The brown eyes hid dismay. “I’m not,” she protested, honestly. She hadn’t lied, and she didn’t want him to not care about her or her history. But he already didn’t think very much of her and her experience (she was sure) and it didn’t help that she lost her temper around him quite a bit. “How old were you when you came over?” she asked, a little desperately, hoping there might be something there that would make him understand if she did have to tell him, or if he found out from her father.
“Five,” he told her, no hesitation, no nerviness. “I’ve been here thirty-eight years this fall. When did you come over?” he asked, noticing her desperation but not having the slightest idea why she was reacting that way. He cupped her cheek. “Woman, quit worrying about whatever the hell you’re worrying about,” he cautioned her.

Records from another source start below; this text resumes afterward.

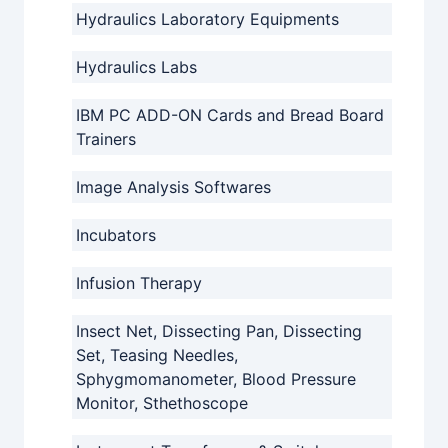
Hydraulics Laboratory Equipments
Hydraulics Labs
IBM PC ADD-ON Cards and Bread Board
Trainers
Image Analysis Softwares
Incubators
Infusion Therapy
Insect Net, Dissecting Pan, Dissecting
Set, Teasing Needles,
Sphygmomanometer, Blood Pressure
Monitor, Sthethoscope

“We came in 1991.” There was something there that she didn’t think he was going to like if he found out, Erin was as transparent in her thoughts as always. Most of the time she just babbled them aloud, especially if he was the only person present or she perceived herself to be alone. “It is strange you’re asking all these questions all of a sudden,” she said, sounding slightly antique when she was being petulant. It didn’t appear to occur to her to try to take her head out of his grip, however, and if anything she snuggled a little closer in the bizarre combination of trust and wariness.
His grip on her chin loosened, but did not retreat, the touch turning into a caress while holding her still. There was something there, something he was missing, and he concentrated through the throbbing pain, focusing on it instead of on heat that was starting to climb ominously up his leg. “I just realized I should be asking them,” he admitted, not really apologetic for letting her get away with whatever lie she was telling before. “How old were you in 1991?”
She made a little clucking sound of distress, but she didn't want to lie to him, especially when he had his hands on her. "It was my birthday. My mother sent me a card and a stuffed bear with real pearls for eyes." She sighed. "I was eighty-five that year."
Colt never thought about defining age. He had moved to humanity when he was still aging, when he was just five and not really old enough to understand the concept of aging just stopping out of the blue one day. And so it took him a minute to even understand what she was saying. Eighty five? And then, as if something went click in his mind, he looked into her eyes, the question there before he even spoke you. “You’re in your nineties?” he asked, “but you were a little girl for almost all of those years?”
She understood how different it was for him. He had come too young to remember what it was like there. She knew how strange it was going to be, and she knew exactly what kind of conclusions he was going to leap to about her maturity. She pressed a little closer in case he got it in mind to push her away, stubborn. “But that was almost twenty years ago.”
He looked into her face, and he thought back to all the wide-eyed innocence she’d exhibited in the past, the childish temper tantrums and stamping stubbornness. The child’s curiosity, the keys. He slid his hand over her cheek, and he tugged her close, ducked his head for a kiss that was softer, more gentle than his normal roughness. “Twenty years is a long time,” he said.
She was so relieved she actually shook a little as the tension moved out of her, and she wound one arm between his lower back and the couch, leaning in greedily for a blissfully soft kind of kiss that she wasn’t expecting. Entirely without guard now, she smiled thickly in agreement. “Yes, exactly.”
He dragged a hand through her hair, his fingers still cold as it became lost in the dark tresses, but a knock at the door stopped him from whatever he’d been about to say, been about to do. His hand on her ankle tightened for just a moment, and then he freed his hand from her hair. “Go on and let the doctor in,” he told her, a newfound sort of care in his voice.
Oblivious, and only glad that he hadn’t taken it with concern or disgust, Erin touched her fingertips to the back of his hand, kissed him again briefly on the mouth, and wriggled off the cushion to get the door, happier than she had been when she woke up that morning.